Asciano boss eyes port congestion action

Mullen sees Sydney intermodal options and synergies between Patrick and Pacific National as offering a solution

September 15, 2011

New Asciano CEO John Mullen has given hard pressed Sydney transport operators cause to hope for action against port congestion through intermodalism.

Explaining why the company had decided against spinning off or selling its Patrick stevedoring in a Business Spectator interview published today, Mullen says greater integration and the search for synergies in his company should lead to taking the pressure off port roads and the amenity of surrounding residential areas.

"So we need to look at the ability to start developing integrated inland container terminal solutions where you move the container straight from the ship to an inland site on an integrated rail operation," Mullen says.

"These sorts of things are very much in our hands to develop and we believe that can be done in the short to medium term."

He pointed to the company’s Chullora and St Mary sites as inland-terminal options.

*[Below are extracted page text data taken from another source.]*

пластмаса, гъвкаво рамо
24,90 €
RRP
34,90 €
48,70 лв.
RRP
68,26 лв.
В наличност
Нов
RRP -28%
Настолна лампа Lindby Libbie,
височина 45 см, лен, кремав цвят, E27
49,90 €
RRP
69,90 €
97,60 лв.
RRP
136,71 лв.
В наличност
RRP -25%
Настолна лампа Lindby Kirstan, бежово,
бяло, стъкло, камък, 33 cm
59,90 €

Trucking and rail-freight operators in Sydney have complained publically of shortcomings in Patrick’s Port Botany operation, though the stevedore has pointed to unforeseen circumstances and those out of its control.

Mullen says Asciano had taken seriously investor calls for a demerger of Patrick, which has performed modestly recently, from its profitable Pacific National rail operation and had investigated the option.

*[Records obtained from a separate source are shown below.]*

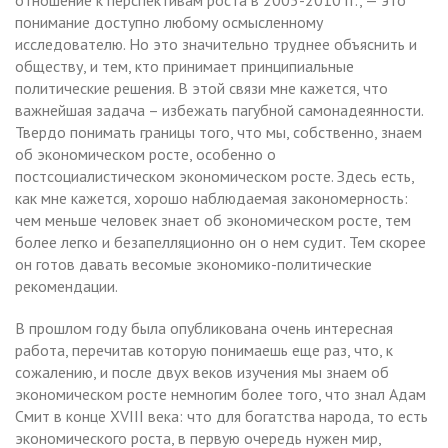
понимание доступно любому осмысленному
исследователю. Но это значительно труднее объяснить и
обществу, и тем, кто принимает принципиальные
политические решения. В этой связи мне кажется, что
важнейшая задача – избежать пагубной самонадеянности.
Твердо понимать границы того, что мы, собственно, знаем
об экономическом росте, особенно о
постсоциалистическом экономическом росте. Здесь есть,
как мне кажется, хорошо наблюдаемая закономерность:
чем меньше человек знает об экономическом росте, тем
более легко и безапелляционно он о нем судит. Тем скорее
он готов давать весомые экономико-политические
рекомендации.
В прошлом году была опубликована очень интересная
работа, перечитав которую понимаешь еще раз, что, к
сожалению, и после двух веков изучения мы знаем об
экономическом росте немногим более того, что знал Адам
Смит в конце XVIII века: что для богатства народа, то есть
экономического роста, в первую очередь нужен мир,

But this had found synergies and other avenues to increasing stock-price values unexplored, due to the company being in survival mode with the impact of the global financial crisis on its debt profile.

Mullen admitted that gains in productivity at Patrick’s Sydney terminal since the late 1990s had been eroded and that some "silly areas" of work practices had never been tackle, despite reforms, and described the Maritime Union of Australia as "intransigent" in the faces of changes sought by the company.

However, at a time when former Liberal workplace relations minister Peter Reith, who had pushed waterfront reforms in the1990s,
is urging Opposition leader Tony Abbott to burnish his industrial relations credentials, Mullen says there will be no return to
the "balaclavas and dogs solution" that characterised the Patrick dispute.

Along with this, he noted the lack of capital expenditure on port equipment that could now also be tackled.